Invitation to interreligious dialog in Holland

Source: FSSPX News


On January 22, receiving the new ambassador of Holland to the Holy See, Monique Patricia Frank, there to present to him her credentials, John Paul II invited the people of the Netherlands to interreligious dialog. Faced with the challenges of immigration and a multicultural society, after having recalled that Holland had faced new tensions “resulting in the rapid transformation” of society, the pope stressed “the necessity and the urgency of a thorough dialogue between the different groups which make up the country” in order that everyone may learn how to know and respect the other. Provided that each has an unbiased knowledge of other cultures, not conditioned by negative prejudices, “it will be possible to establish peaceful relations between the different communities, in order to build together the common edifice of the nation.”

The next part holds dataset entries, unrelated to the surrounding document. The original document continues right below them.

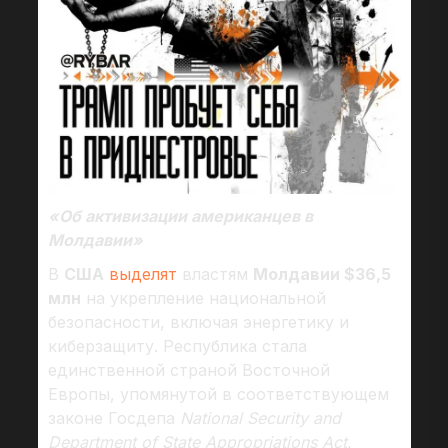
«Об активизации американцев в
Молдавии»
В
США
выделят
властям
Молдавии $36,5
млн
на укрепление национальной
безопасности, включая энергетику и
киберзащиту. Республика стала
единственной страной Восточной
Европы, упомянутой в соответствующем
законе Госдепа
National Security and
Department of State Appropriations Act.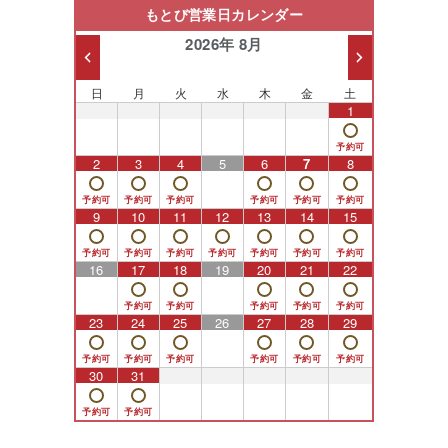
もとび営業日カレンダー
2026年 8月
日
月
火
水
木
金
土
26
27
28
29
30
31
1
2
3
4
5
6
7
8
9
10
11
12
13
14
15
16
17
18
19
20
21
22
23
24
25
26
27
28
29
30
31
1
2
3
4
5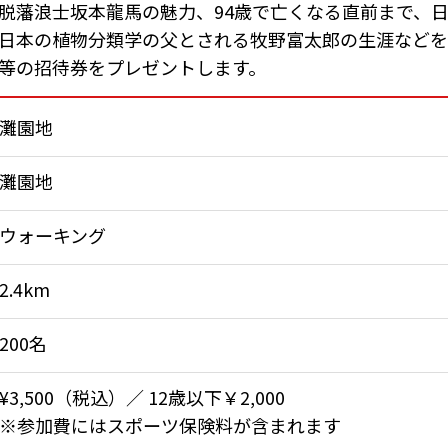
脱藩浪士坂本龍馬の魅力、94歳で亡くなる直前まで、
日本の植物分類学の父とされる牧野富太郎の生涯などを
等の招待券をプレゼントします。
灘園地
灘園地
ウォーキング
2.4km
200名
¥3,500（税込）／ 12歳以下￥2,000
※参加費にはスポーツ保険料が含まれます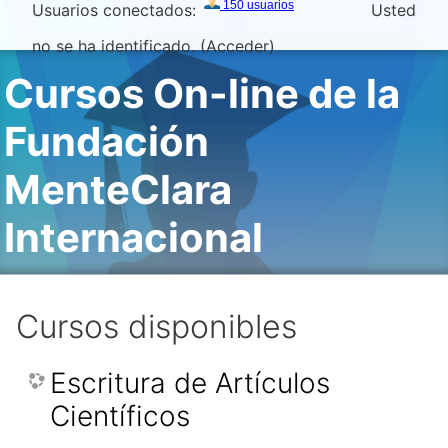
Usuarios conectados:
Usted
Salta al contenido principal
no se ha identificado. (
Acceder
)
Cursos On-line de la
Fundación
MenteClara
Internacional
Cursos disponibles
Escritura de Artículos
Científicos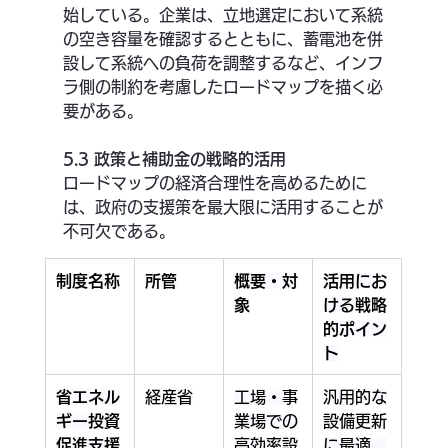
始している。企業は、立地選定において系統
の空き容量を確認するとともに、蓄電池を併
設して系統への負荷を調整するなど、インフ
ラ側の制約を考慮したロードマップを描く必
要がある。
5.3 政策と補助金の戦略的活用
ロードマップの経済合理性を高めるために
は、政府の支援策を最大限に活用することが
不可欠である。 
制度名称
所管
概要・対
活用にお
象
ける戦略
的ポイン
ト
省エネル
経産省
工場・事
汎用的な
ギー投資
業場での
設備更新
促進支援
高効率設
に最適。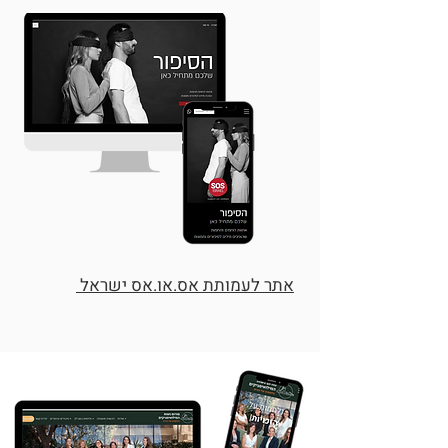
אתר לעמותת אס.או.אס ישראל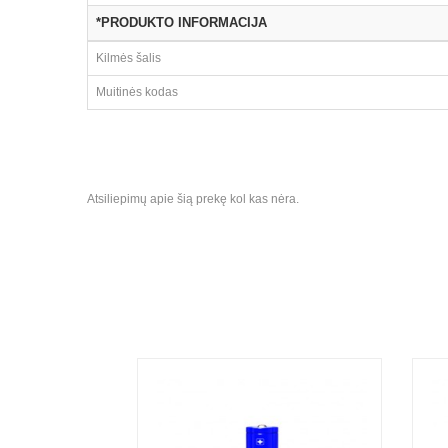
*PRODUKTO INFORMACIJA
Kilmės šalis
Muitinės kodas
Atsiliepimų apie šią prekę kol kas nėra.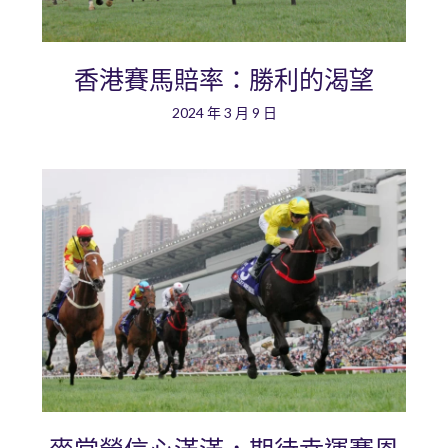
香港賽馬賠率：勝利的渴望
2024 年 3 月 9 日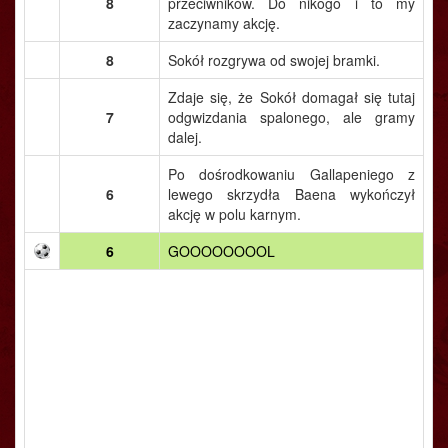
8
przeciwników. Do nikogo i to my
zaczynamy akcję.
8
Sokół rozgrywa od swojej bramki.
Zdaje się, że Sokół domagał się tutaj
7
odgwizdania spalonego, ale gramy
dalej.
Po dośrodkowaniu Gallapeniego z
6
lewego skrzydła Baena wykończył
akcję w polu karnym.
6
GOOOOOOOOL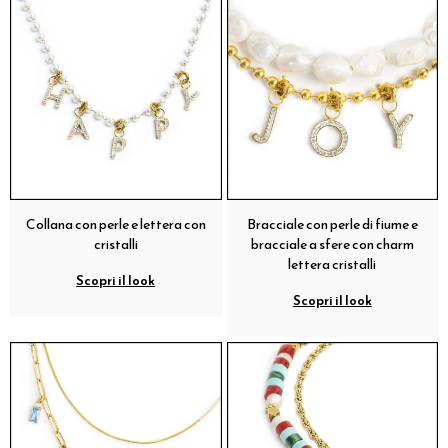
Collana con perle e lettera con
Bracciale con perle di fiume e
cristalli
bracciale a sfere con charm
lettera cristalli
Scopri il look
Scopri il look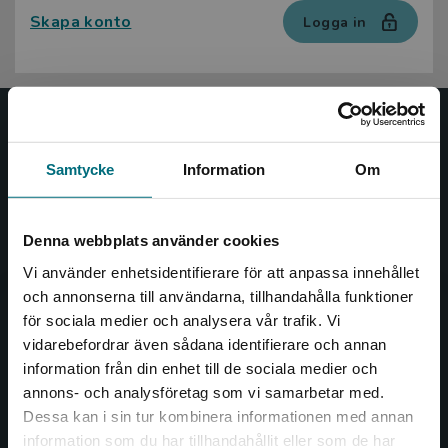
Skapa konto
Logga in
Nypon och Vilja
Samtycke
Information
Om
Nypon och Vilja förlag ger ut böcker som väcker läslust
och öppnar dörren till nya världar och möjligheter för
såväl barn som vuxna.
Denna webbplats använder cookies
Nypon och Vilja förlag är en del av Studentlitteratur.
Vi använder enhetsidentifierare för att anpassa innehållet
och annonserna till användarna, tillhandahålla funktioner
Kontakta oss
för sociala medier och analysera vår trafik. Vi
Begränsad fraktregion
vidarebefordrar även sådana identifierare och annan
Kontakta oss
information från din enhet till de sociala medier och
046-31 20 00
annons- och analysföretag som vi samarbetar med.
Dessa kan i sin tur kombinera informationen med annan
Box 141
information som du har tillhandahållit eller som de har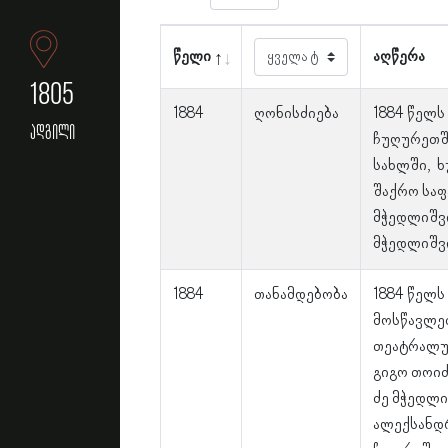
წელი
აღწერა
1805
1884
ღონისძიება
1884 წელს
ადგილი
ჩუღურეთში
სახლში, ხ
შაქრო საფ
მჭედლიშვ
მჭედლიშვ
1884
თანამდებობა
1884 წელ
მოსწავლე
თეატრალურ
გიგო თოიძ
ძე მჭედლი
ალექსანდრ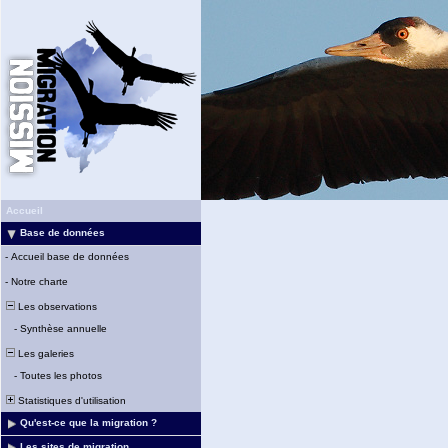
Accueil
Base de données
-
Accueil base de données
-
Notre charte
Les observations
-
Synthèse annuelle
Les galeries
-
Toutes les photos
Statistiques d'utilisation
Qu'est-ce que la migration ?
Les sites de migration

 “I once again took the initiative, now almost three years ago (January 24th, 2002),” said John Paul II, “to gather at Assisi the representatives of the main world religions.” He recalled that he had invited them to “encourage a profound dialogue between all religions” and to “absolutely abandon any recourse to violence for religious motives, and even to explicitly condemn it.”

 Monique Patricia Frank had previously recalled that her country, “known for its tolerance and its welcome to many foreigners, immigrants, political refugees and asylum seekers” had been shocked by the murder of the populist leader Pim Fortuyn in 2002 and the murder of the film director, Theo Van Gogh last November, followed by the burning of churches, mosques and schools.

 In her speech, the ambassador also stressed the efforts of her country to combat Aids, and the prevention of the illness in Holland and also in Africa. The pope made the position of the Holy See clear, which “considers it necessary above all else, to fight this disease in a responsible way, to encourage its prevention, in particular through education of respect for the sanctity of life and the formation and correct practice of sexuality, which assumes chastity and fidelity.” “At my request,” he added, “the Church has also mobilized in favor of victims and especially that they be assured of access to care and the necessary medicines, through the many treatment centers.”

 Since Holland exercised the presidency of the European Union up until December 24, 2004, the pope expressed his encouragement with regard to the European plan “as being a constructive contribution to peace on the continent itself, but also beyond, deeming it an opportunity for cooperation with other regions of the world.” Thus John Paul II reiterated his appeal to the governments of the European Union to “make renewed efforts together in favor of development, particularly in Africa, a neighboring continent and so close to Europe through historical links, by developing agreements of real cooperation and partnership.”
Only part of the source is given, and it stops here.